WORK ITEM: Retype, word for word, every line from the one holding "Bay Area Graphics" through the one holding "2. Where’s your favorite table for two?" in the entries below, both included, and only those lines.

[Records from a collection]
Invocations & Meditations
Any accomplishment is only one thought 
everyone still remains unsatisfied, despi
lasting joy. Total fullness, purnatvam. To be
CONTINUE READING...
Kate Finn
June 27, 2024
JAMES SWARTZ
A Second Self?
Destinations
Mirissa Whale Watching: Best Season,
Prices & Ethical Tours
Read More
--
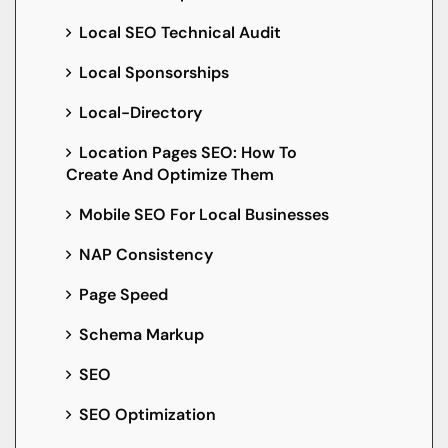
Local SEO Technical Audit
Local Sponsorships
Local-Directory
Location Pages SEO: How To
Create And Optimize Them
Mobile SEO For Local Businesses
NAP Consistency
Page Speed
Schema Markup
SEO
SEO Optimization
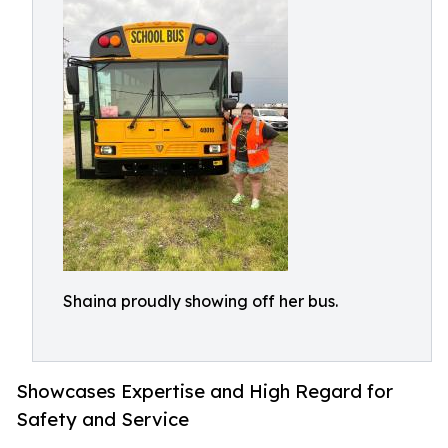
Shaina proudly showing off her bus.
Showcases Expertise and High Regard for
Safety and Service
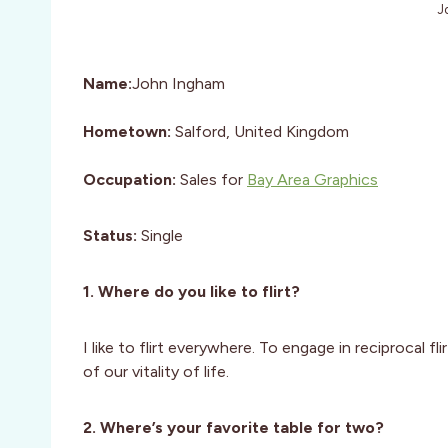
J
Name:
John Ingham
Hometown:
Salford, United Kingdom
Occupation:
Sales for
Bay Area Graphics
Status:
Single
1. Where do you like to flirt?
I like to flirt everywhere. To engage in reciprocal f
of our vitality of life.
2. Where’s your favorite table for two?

FINAL ANSWER:
Bay Area Graphics
Status:
Single
1. Where do you like to flirt?
I like to flirt everywhere. To engage in reciprocal f
of our vitality of life.
2. Where’s your favorite table for two?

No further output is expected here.